Spatial distribution of total phosphorus concentration in Amazonian soils (credit: image adapted from Darela-Filho et al., 2024)
By Luciana Constantino | Agência FAPESP – As the impacts of climate change increasingly affect the daily lives of residents in several countries, including Brazil, the resilience of forests, especially tropical ones such as the Amazon, has become a frequent topic of research. In addition to studying various factors that influence the way vegetation reacts to global warming, scientists are seeking to improve vegetation models – tools that play a crucial role in understanding and managing ecosystems, contributing to biodiversity conservation and sustainable development.
And it is exactly this combination that is described in research published in the journal Earth System Science Data by a group associated with Brazilian institutions. The work resulted in a series of maps that more accurately describe the quantity of the different chemical forms of phosphorus in the soil of the Amazon. “Built” using a new methodology based on artificial intelligence, the maps confirm that the region has a very low concentration of the mineral (the maps are available at redu.unicamp.br/dataset.xhtml?persistentId=doi:10.25824/redu/FROESE).
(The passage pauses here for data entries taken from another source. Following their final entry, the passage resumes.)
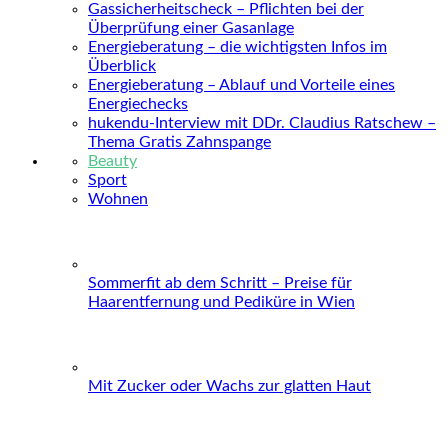
Gassicherheitscheck – Pflichten bei der
Überprüfung einer Gasanlage
Energieberatung – die wichtigsten Infos im
Überblick
Energieberatung – Ablauf und Vorteile eines
Energiechecks
hukendu-Interview mit DDr. Claudius Ratschew –
Thema Gratis Zahnspange
Beauty
Sport
Wohnen
Sommerfit ab dem Schritt – Preise für
Haarentfernung und Pediküre in Wien
Mit Zucker oder Wachs zur glatten Haut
The impact of this is that a lack of phosphorus affects the growth cycle of species and can, for example, prevent trees from reacting to the increase in carbon dioxide associated with climate change.
“When we were working on vegetation models to understand climate behavior in the Amazon, we realized that there was specific information about the amounts of phosphorus in the soil. Normally, in previous methods, these maps only used soil types [classes] as predictors of the mineral. We saw that it would be necessary to include other environmental attributes, so we developed a new statistical technique based on machine learning from existing data,” explains João Paulo Darela Filho, who is currently a postdoctoral researcher at the Technical University of Munich (Germany).
First author of the article, Darela Filho started working on the project during his doctoral studies, which ended in 2021. His research was supported by FAPESP through two projects (17/00005-3 and 19/08194-5).
At the time, his focus was on incorporating into the Caetê model data on cycles of nutrients such as nitrogen and phosphorus, which are important for understanding the behavior of tree growth. Caetê, which means “virgin forest” in the Tupi-Guarani language, is an algorithm capable of projecting the future of Amazonian vegetation by presenting scenarios of forest transformation.
The first of its kind to be exclusively Brazilian, its name comes from the acronym CArbon and Ecosystem functional-Trait Evaluation model. It was also supported by FAPESP through AmazonFACE, a program that includes field experiments and studies on how the increase in atmospheric carbon dioxide (CO2) affects the forest, its biodiversity and ecosystem services (read more at: agencia.fapesp.br/41571).
Caetê was developed by a team from the Earth System Science Laboratory at the State University of Campinas (UNICAMP), coordinated by Professor David Montenegro Lapola, who is also the author of the article with Darela Filho.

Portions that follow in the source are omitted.